(Beginning of Source material)
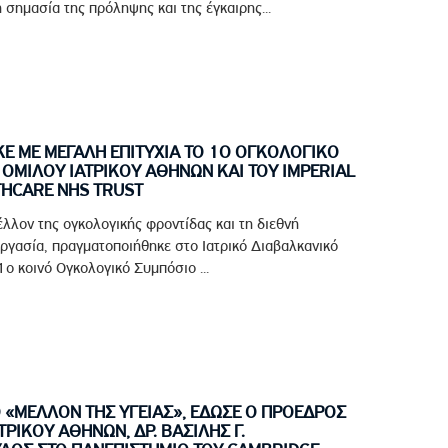
 σημασία της πρόληψης και της έγκαιρης...
 ΜΕ ΜΕΓΑΛΗ ΕΠΙΤΥΧΙΑ ΤΟ 1Ο ΟΓΚΟΛΟΓΙΚΟ
ΟΜΙΛΟΥ ΙΑΤΡΙΚΟΥ ΑΘΗΝΩΝ ΚΑΙ ΤΟΥ IMPERIAL
THCARE NHS TRUST
έλλον της ογκολογικής φροντίδας και τη διεθνή
ργασία, πραγματοποιήθηκε στο Ιατρικό Διαβαλκανικό
ο κοινό Ογκολογικό Συμπόσιο ...
Ο «ΜΕΛΛΟΝ ΤΗΣ ΥΓΕΙΑΣ», ΕΔΩΣΕ Ο ΠΡΟΕΔΡΟΣ
ΤΡΙΚΟΥ ΑΘΗΝΩΝ, ΔΡ. ΒΑΣΙΛΗΣ Γ.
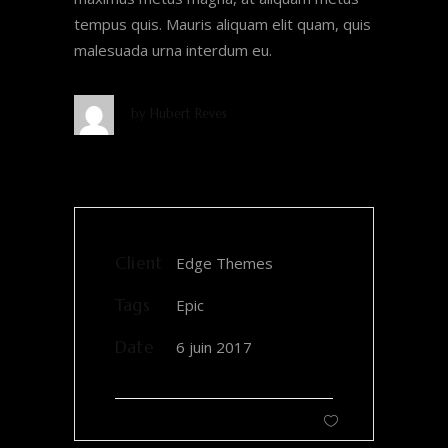
tempus quis. Mauris aliquam elit quam, quis
malesuada urna interdum eu.
by
Hubert Reves
Client
Edge Themes
Tags
Epic
Date
6 juin 2017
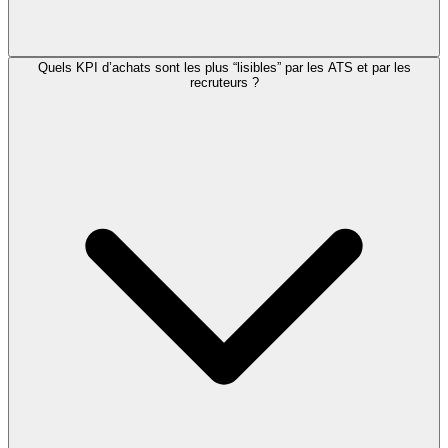
Quels KPI d’achats sont les plus “lisibles” par les ATS et par les
recruteurs ?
(End of Source material)
■ **Problem to work on**:
All the lines above should be reproduced exactly, and none of the pictures.

■ **Solution to the exercise**:
 σημασία της πρόληψης και της έγκαιρης...
 ΜΕ ΜΕΓΑΛΗ ΕΠΙΤΥΧΙΑ ΤΟ 1Ο ΟΓΚΟΛΟΓΙΚΟ
ΟΜΙΛΟΥ ΙΑΤΡΙΚΟΥ ΑΘΗΝΩΝ ΚΑΙ ΤΟΥ IMPERIAL
THCARE NHS TRUST
έλλον της ογκολογικής φροντίδας και τη διεθνή
ργασία, πραγματοποιήθηκε στο Ιατρικό Διαβαλκανικό
ο κοινό Ογκολογικό Συμπόσιο ...
Ο «ΜΕΛΛΟΝ ΤΗΣ ΥΓΕΙΑΣ», ΕΔΩΣΕ Ο ΠΡΟΕΔΡΟΣ
ΤΡΙΚΟΥ ΑΘΗΝΩΝ, ΔΡ. ΒΑΣΙΛΗΣ Γ.
tempus quis. Mauris aliquam elit quam, quis
malesuada urna interdum eu.
by
Hubert Reves
Client
Edge Themes
Tags
Epic
Date
6 juin 2017
Quels KPI d’achats sont les plus “lisibles” par les ATS et par les
recruteurs ?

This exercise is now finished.